After years of fending off complaints about his self-centeredness, grandiosity and extreme narcissism, Trent Lockwood of Nashville, Tennessee, finally figured out that any emotional shortcoming on his part was due to the fact that, as a young boy, his father utterly failed him, causing him to turn his focus exclusively on himself - and it all happened when he was only six years old.
According to Trent, he sensed from a very early age that he was a great deal more charming and charismatic than any of the other toddlers he knew.
"It was clear I had more in common with celestial beings, like angels, than with mere mortal kids," he noted. "Putting two and two together, it only made sense that God would want to keep me very close. And as I saw it, that meant a real risk of death."
“Either that,” he added, laughing darkly, "or God was going to make me uglier and more ordinary, to fit in better on earth. To me, that was a prospect potentially even worse than dying."
Desperate for solutions, it was only natural that vulnerable young Trent would turn to his dad - only for his father to fail him unconscionably by shrugging off his son's concerns about dying.
"He just didn't get it," said Trent sadly. "He laughed and told me I didn't need to worry about kicking the bucket for another eighty years or so."
Six-year-old Trent, however, found his father's offhand response anything but reassuring. Instead, it only served to confirm his suspicions about his father's severe emotional limitations and inability to truly be there for his extraordinary young son.
“It's clear in hindsight that he was jealous," said Trent. "It's the only explanation that makes any sense."
Trent's emotional journey hasn't been easy. It's taken years of therapy, journaling and unwavering self-reflection for him to truly absorb that his father's dismissive attitude toward his fear of death was the cause of everything in his life that's ever gone wrong. Moreover, it was only very recently that Trent was able to see through the laughing veneer and recognize his father's response all those years ago for what it was: a calculated act of sabotage.
"It was tough to accept that about my own father," said Trent. "But why else would he choose to make light of a highly intelligent young boy's totally legitimate fears?
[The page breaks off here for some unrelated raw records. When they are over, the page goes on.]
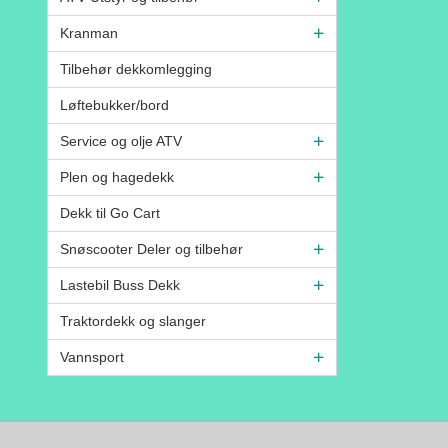
Kranman
Tilbehør dekkomlegging
Løftebukker/bord
Service og olje ATV
Plen og hagedekk
Dekk til Go Cart
Snøscooter Deler og tilbehør
Lastebil Buss Dekk
Traktordekk og slanger
Vannsport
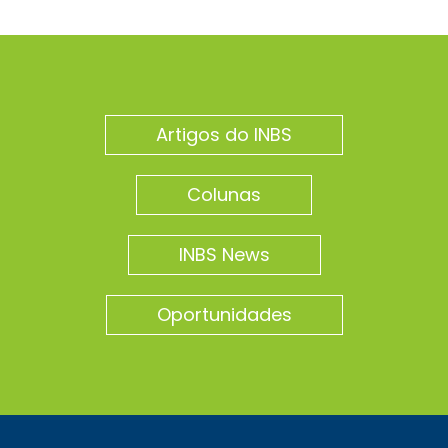
Artigos do INBS
Colunas
INBS News
Oportunidades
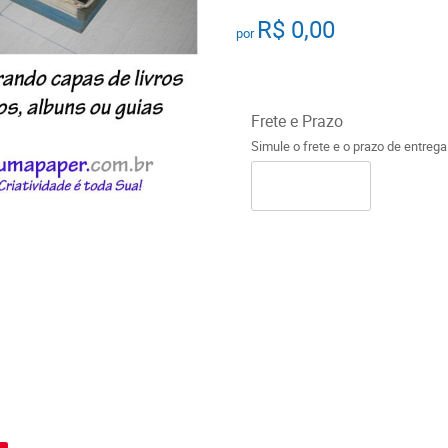
R$ 0,00
por
Frete e Prazo
Simule o frete e o prazo de entreg
o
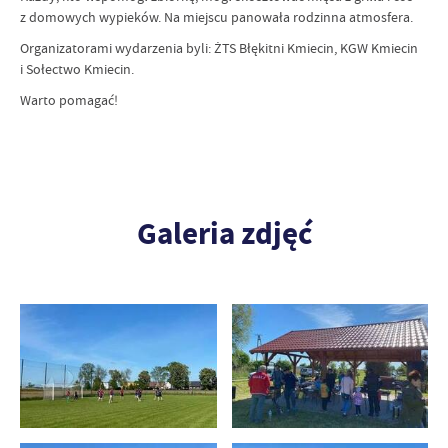
z domowych wypieków. Na miejscu panowała rodzinna atmosfera.
Organizatorami wydarzenia byli: ŻTS Błękitni Kmiecin, KGW Kmiecin
i Sołectwo Kmiecin.
Warto pomagać!
Galeria zdjęć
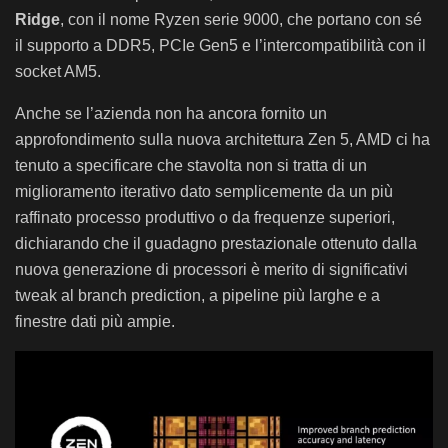
Ridge
, con il nome Ryzen serie 9000, che portano con sé
il supporto a DDR5, PCIe Gen5 e l’intercompatibilità con il
socket AM5.
Anche se l’azienda non ha ancora fornito un
approfondimento sulla nuova architettura Zen 5, AMD ci ha
tenuto a specificare che stavolta non si tratta di un
miglioramento iterativo dato semplicemente da un più
raffinato processo produttivo o da frequenze superiori,
dichiarando che il guadagno prestazionale ottenuto dalla
nuova generazione di processori è merito di significativi
tweak al branch prediction, a pipeline più larghe e a
finestre dati più ampie.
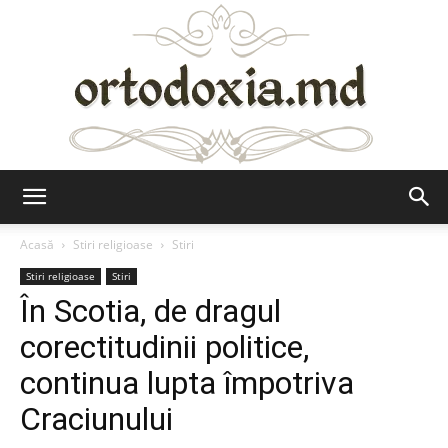
Ortodoxia.md
Acasă
Stiri religioase
Stiri
Stiri religioase
Stiri
În Scotia, de dragul
corectitudinii politice,
continua lupta împotriva
Craciunului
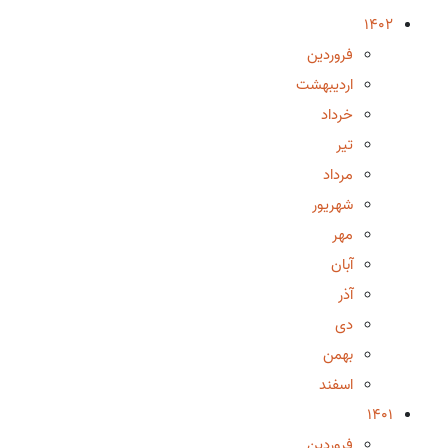
1402
فروردین
اردیبهشت
خرداد
تیر
مرداد
شهریور
مهر
آبان
آذر
دی
بهمن
اسفند
1401
فروردین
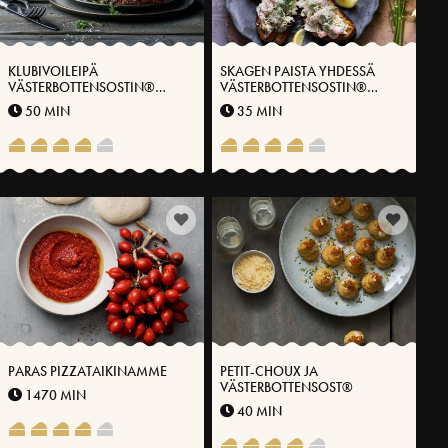
KLUBIVOILEIPÄ
SKAGEN PAISTA YHDESSÄ
VÄSTERBOTTENSOSTIN®
VÄSTERBOTTENSOSTIN®
KANSSA
KANSSA
50 MIN
35 MIN
PARAS PIZZATAIKINAMME
PETIT-CHOUX JA
VÄSTERBOTTENSOST®
1470 MIN
40 MIN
I mean, who tries to gaslight a six-year-old boy?”
Grateful as he is for his newfound awareness about his father's detrimental effect on his life, Trent has no illusions that that awareness will bring him much in the way of relief.
“For someone as sensitive and complex as me, the emotional damage is always going to be there," he said, his chiseled jaw stoic. "I can't understand why my own father would try to hide my light under a bushel. I always tried to express that my brilliance was no threat to him. I didn't want him to stand in my shadow, I wanted him to bask in my light - even reflect it! But he just couldn't do it. I try to be brave about it, but it still hurts."
Fortunately, six-year-old Trent's dire predictions have proven to be at least somewhat off-base. Despite his worries about being pulled close to God, Trent, now twenty-eight years old, hasn't died - nor has he grown any less handsome, charming or charismatic.
“It's worked out okay on paper, thank goodness," noted Trent. "Despite my father's best efforts, I'm continuing to bring light and beauty to the world. I feel good about that. And I'm not going to stop."